Dorothy's Place (I have decided to rerun a column I did in April, 1999. While working on my income taxes yesterday, I was reminded of it.) I paid our income tax last week. I was feeling a little blue. If the IRS said I we owed so much, how come we didn’t have more left? I was trying to see the bright side. I was trying to convince myself things were good. I said, “Self, be thankful you owe something. It means you earned something.” I have a roof over my head. You can tell by looking at me, I’m not hungry. I’m able to get warm in winter and cool in summer. I have a new car, small, middle-of-the-line but it looks classy and I like it. Life is pretty good. Still, I had to pay the IRS for that goodness. So, I have a right to feel sorry for me. Another woman I know appears to have everything. Her home is gorgeous. She has a cleaning crew to keep it spotless. Her lawn is a perennial showcase, thanks to the hired gardeners. The hired maintenance company keeps the pool clean and clear. She just swims or has catered parties around it. The exercise room is well equipped. She has a personal trainer. And, treat of all treats, she has a masseuse who gives her regular massages. Her wardrobe looks like something straight out of the top fashion magazines. Her hairdresser keeps her dyed, dried, curled and coiffed at least twice a week. Her tax man came

to her house. He figured her taxes. She owed the IRS. She said she can’t understand. If she owes that much, how come she doesn’t have more left? She was feeling a little blue. I have to admit, I had a little trouble feeling sorry for her. Then she told me a story that I consider to be about the ultimate. This same woman believes in trading her car every other year, just because it is two years old. That is how she’s always done it.
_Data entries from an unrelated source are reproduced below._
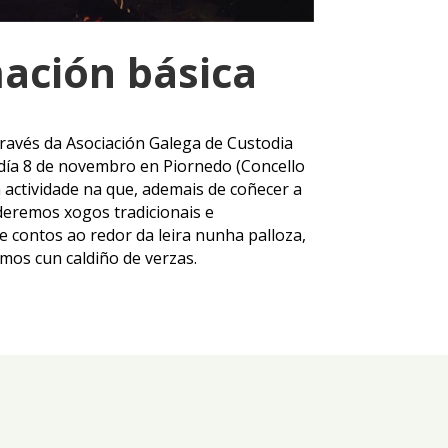
ación básica
ravés da Asociación Galega de Custodia
 día 8 de novembro en Piornedo (Concello
actividade na que, ademais de coñecer a
deremos xogos tradicionais e
 contos ao redor da leira nunha palloza,
os cun caldiño de verzas.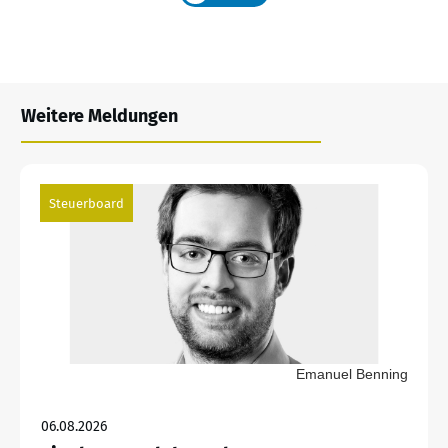
Weitere Meldungen
Steuerboard
Emanuel Benning
06.08.2026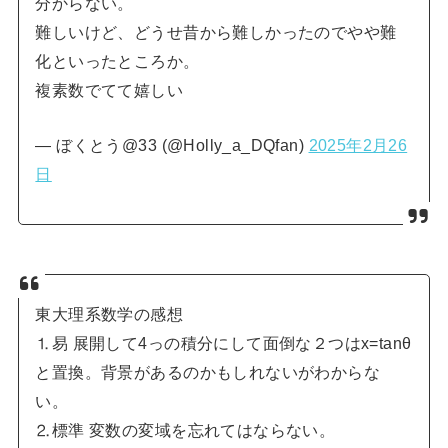
分からない。
難しいけど、どうせ昔から難しかったのでやや難
化といったところか。
複素数でてて嬉しい
— ぼくとう@33 (@Holly_a_DQfan)
2025年2月26
日
東大理系数学の感想
⒈易 展開して4っの積分にして面倒な２つはx=tanθ
と置換。背景があるのかもしれないがわからな
い。
⒉標準 変数の変域を忘れてはならない。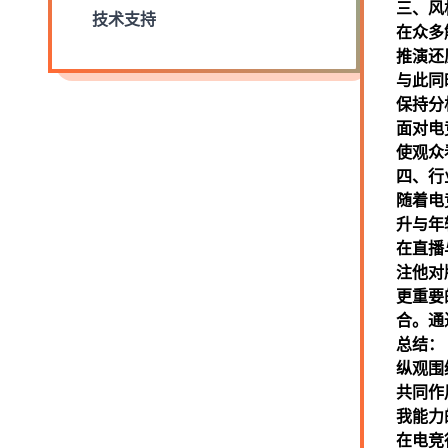
三、风
技术支持
在众多
推演还
与此同
保持分
面对电
使观众
四、行
随着电
升与年
在直播
注他对
更重要
合。通
总结：
纵观围
共同作
我能力
在电竞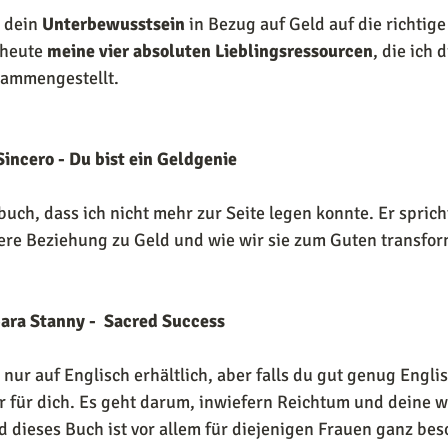
 dein 
Unterbewusstsein
 in Bezug auf Geld auf die richtige
 heute 
meine vier absoluten Lieblingsressourcen
, die ich 
ammengestellt. 
incero - Du bist ein Geldgenie
buch, dass ich nicht mehr zur Seite legen konnte. Er spric
ere Beziehung zu Geld und wie wir sie zum Guten transfo
ara Stanny -  Sacred Success
 nur auf Englisch erhältlich, aber falls du gut genug Englis
r für dich. Es geht darum, inwiefern Reichtum und deine w
ieses Buch ist vor allem für diejenigen Frauen ganz beso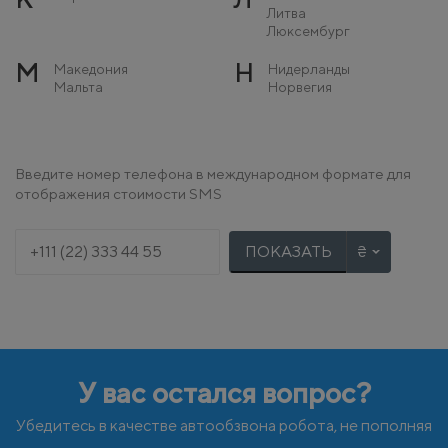
Литва
Люксембург
М
Н
Македония
Нидерланды
Мальта
Норвегия
Молдова
Монако
О
П
Остров Мэн
Польша
Введите номер телефона в международном формате для
Португалия
отображения стоимости SMS
Р
С
Румыния
Сербия
Словакия
ПОКАЗАТЬ
Словения
Т
У
Турция
Украина
Ф
Х
Финляндия
Хорватия
Франция
У вас остался вопрос?
Ч
Ш
Черногория
Швейцария
Чехия
Швеция
Убедитесь в качестве автообзвона робота, не пополняя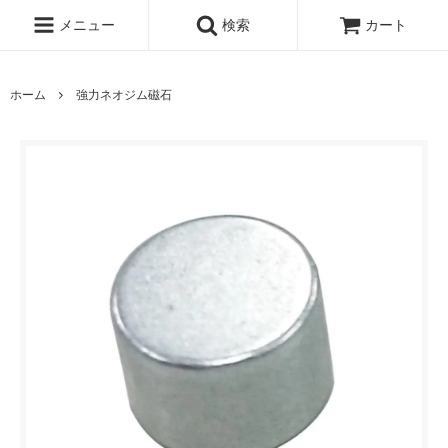
メニュー
検索
カート
ホーム
強力ネオジム磁石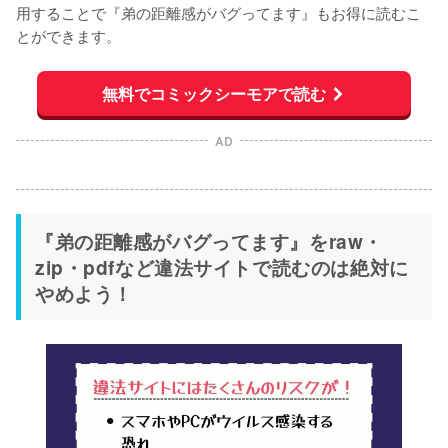
用することで『弟の距離感がバグってます』もお得に読むこ
とができます。
無料でコミックシーモアで読む
AD
『弟の距離感がバグってます』をraw・
zip・pdfなど違法サイトで読むのは絶対に
やめよう！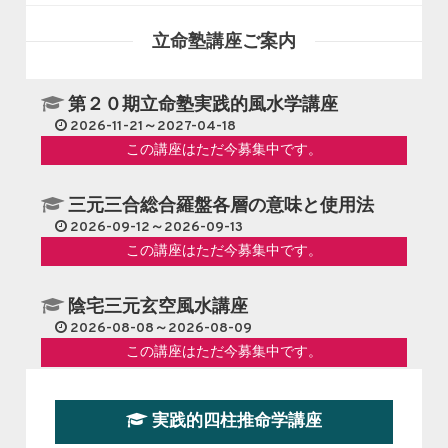
立命塾講座ご案内
第２０期立命塾実践的風水学講座
2026-11-21～2027-04-18
この講座はただ今募集中です。
三元三合総合羅盤各層の意味と使用法
2026-09-12～2026-09-13
この講座はただ今募集中です。
陰宅三元玄空風水講座
2026-08-08～2026-08-09
この講座はただ今募集中です。
第１９期立命塾『実践的易学講座』
実践的四柱推命学講座
2026-08-22～2026-10-25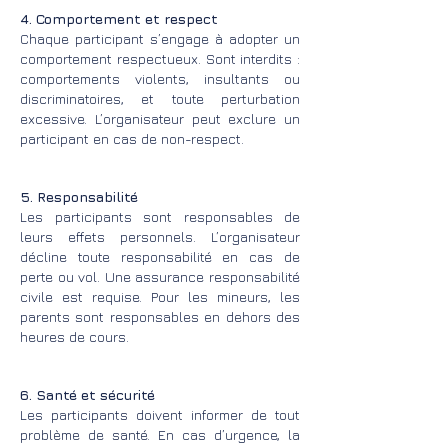
4. Comportement et respect
Chaque participant s’engage à adopter un
comportement respectueux. Sont interdits :
comportements violents, insultants ou
discriminatoires, et toute perturbation
excessive. L’organisateur peut exclure un
participant en cas de non-respect.
5. Responsabilité
Les participants sont responsables de
leurs effets personnels. L’organisateur
décline toute responsabilité en cas de
perte ou vol. Une assurance responsabilité
civile est requise. Pour les mineurs, les
parents sont responsables en dehors des
heures de cours.
6. Santé et sécurité
Les participants doivent informer de tout
problème de santé. En cas d’urgence, la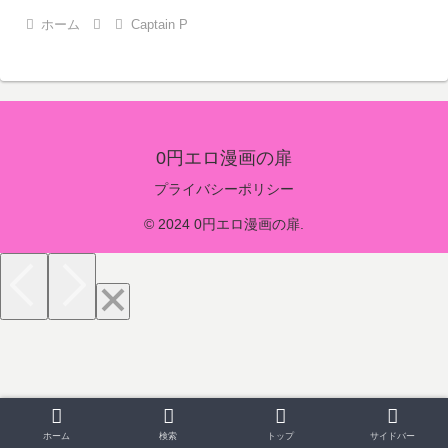
ホーム
Captain P
0円エロ漫画の扉
プライバシーポリシー
© 2024 0円エロ漫画の扉.
ホーム
検索
トップ
サイドバー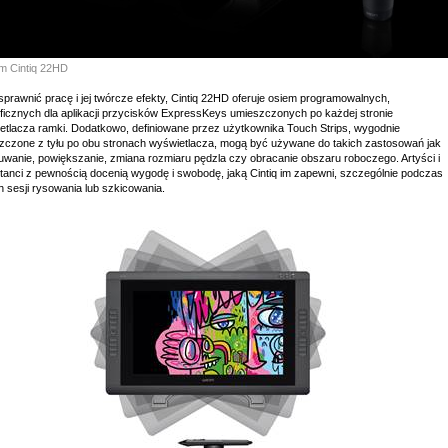
 Cintiq 22HD
prawnić pracę i jej twórcze efekty, Cintiq 22HD oferuje osiem programowalnych,
ficznych dla aplikacji przycisków ExpressKeys umieszczonych po każdej stronie
etlacza ramki. Dodatkowo, definiowane przez użytkownika Touch Strips, wygodnie
zczone z tyłu po obu stronach wyświetlacza, mogą być używane do takich zastosowań jak
uwanie, powiększanie, zmiana rozmiaru pędzla czy obracanie obszaru roboczego. Artyści i
ktanci z pewnością docenią wygodę i swobodę, jaką Cintiq im zapewni, szczególnie podczas
h sesji rysowania lub szkicowania.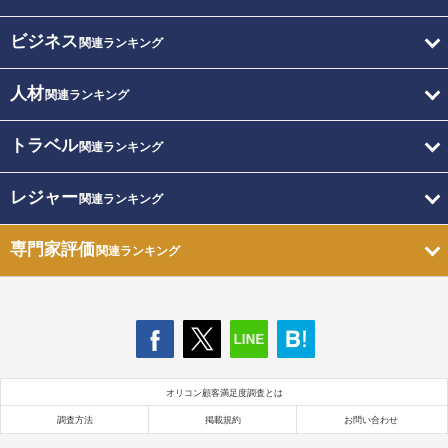
ビジネス
関連ランキング
人材
関連ランキング
トラベル
関連ランキング
レジャー
関連ランキング
専門家評価
関連ランキング
オリコン顧客満足度調査とは
調査方法
掲載規約
お問い合わせ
Last time, she bought a new Cadillac. Then shortly thereafter she decided to take a trip around the world. Her mechanic came out to the house and removed the battery from her new car. She was gone a year. She had a house sitter but not a car driver. It sat in the garage while she was gone. When she came home, the mechanic returned to replace the battery. He lifted the hood. Inside that beautiful garage attached to that luxurious home, common rats had gnawed all the wiring of her elegant Cadillac. I still have a little trouble feeling sorry for her, but I’m not feeling so blue any more. Meaning has returned to my life. I’m going to spend what I have left to print a bumper sticker. I’ll put it on my classy little car. It will read “The Rats Ate My Cadillac.” Who will know the difference? (I didn’t have to get the sticker printed. My Heart-son and wife got it for me. It is now 2010 and I’m still tooling around town in that same classy little car. It is still wearing that same sticker.)